5. Stent according to one of the preceding claims, characterised in that the surface structure of the stent is inert and releases no toxic substances.
6. Stent according to one of the preceding claims, characterised in that the surface structure of the stent has a surface charge in the range of 30 - 50 dynes/cm
(g x cm x s-2/cm).
7. Stent according to one of the preceding claims, characterised in that the stent is additionally provided with an immuno suppressing drug to treat the inner
surface of the lumen and to prevent an immuno reaction thereof.
8. Stent according to claim 7, characterised in that the immuno suppressing drug is dissolved in a solvent and applied to the roughened
surface of the stent by the capillary forces of the surface structure of the stent.
9. Stent according to claim 7, characterised in that the immuno suppressing drug adheres on the surface of the stent following the capillary
forces without using a carrier.
10. Stent according to one of claims 7 to 9, characterised in that the addition of the immuno suppressing drug is realised by using the capillaries
and grooves of the surface structure of the stent to retain the immuno suppressing
drug on said surface.
11. Stent according to one of the preceding claims 7 to 10, characterised in that the drug is able to suppress an immuno reaction or response interacting with the
T-cells of the human body.
12. Stent according to one of the preceding claims 7 to 11, characterised in that the immuno suppressing drug is sirolimus
13. Stent according to one of the preceding claims 7 to 11, characterised in that the immuno suppressing drug is tacrolimus.
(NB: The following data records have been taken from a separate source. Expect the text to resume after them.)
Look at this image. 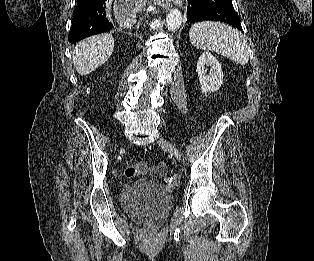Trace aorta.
Listing matches in <instances>:
<instances>
[{
	"instance_id": "obj_1",
	"label": "aorta",
	"mask_w": 314,
	"mask_h": 261,
	"mask_svg": "<svg viewBox=\"0 0 314 261\" xmlns=\"http://www.w3.org/2000/svg\"><path fill=\"white\" fill-rule=\"evenodd\" d=\"M182 24V13L178 9H171L166 17V27L169 31H177Z\"/></svg>"
}]
</instances>
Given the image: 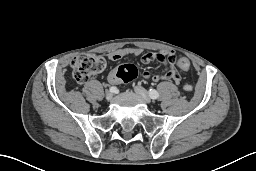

14. Stent according to one of the preceding claims, characterised in that the surface of the stent modified by the microstructures is made of iridiumoxide.
15. Stent according to one of the preceding claims 1 to 13, characterised in that the surface of the stent modified by the microstructures is made of niobiumoxide.
16. Stent according to one of the preceding claims 1 to 13, characterised in that the surface of the stent modified by the microstructures is made of Titaniumnitrate.